- **INPUT DATA**
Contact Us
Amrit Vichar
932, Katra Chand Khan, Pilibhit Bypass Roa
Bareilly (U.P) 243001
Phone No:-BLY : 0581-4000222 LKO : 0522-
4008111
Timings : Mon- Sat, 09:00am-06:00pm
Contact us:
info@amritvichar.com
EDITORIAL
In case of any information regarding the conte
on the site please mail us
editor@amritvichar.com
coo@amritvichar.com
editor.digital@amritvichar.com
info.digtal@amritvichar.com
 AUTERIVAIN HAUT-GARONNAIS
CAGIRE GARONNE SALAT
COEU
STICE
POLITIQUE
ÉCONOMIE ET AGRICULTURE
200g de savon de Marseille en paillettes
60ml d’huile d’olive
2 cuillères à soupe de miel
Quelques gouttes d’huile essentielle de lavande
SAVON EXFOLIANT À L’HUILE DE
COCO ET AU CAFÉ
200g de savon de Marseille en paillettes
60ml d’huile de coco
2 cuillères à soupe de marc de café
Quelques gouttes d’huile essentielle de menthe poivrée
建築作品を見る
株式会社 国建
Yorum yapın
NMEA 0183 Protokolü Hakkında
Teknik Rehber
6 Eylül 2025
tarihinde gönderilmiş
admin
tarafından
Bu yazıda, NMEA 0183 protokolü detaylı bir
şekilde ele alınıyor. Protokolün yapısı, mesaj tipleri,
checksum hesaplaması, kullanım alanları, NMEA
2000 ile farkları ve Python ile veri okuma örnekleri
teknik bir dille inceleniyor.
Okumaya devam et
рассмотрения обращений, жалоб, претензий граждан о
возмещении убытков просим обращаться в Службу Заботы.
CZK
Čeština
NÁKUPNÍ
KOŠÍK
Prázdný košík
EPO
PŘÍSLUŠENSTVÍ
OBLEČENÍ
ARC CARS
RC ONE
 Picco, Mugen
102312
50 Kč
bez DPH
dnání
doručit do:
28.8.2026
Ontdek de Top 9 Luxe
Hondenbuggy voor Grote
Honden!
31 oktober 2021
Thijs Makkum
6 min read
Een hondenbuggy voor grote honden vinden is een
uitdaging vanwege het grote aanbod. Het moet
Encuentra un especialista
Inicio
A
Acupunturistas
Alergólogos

- **TASK STATEMENT**
In the records above, find each line that mentions the word "Quelques", and copy it.

- **ANSWER TO THE PROBLEM**
Quelques gouttes d’huile essentielle de lavande
Quelques gouttes d’huile essentielle de menthe poivrée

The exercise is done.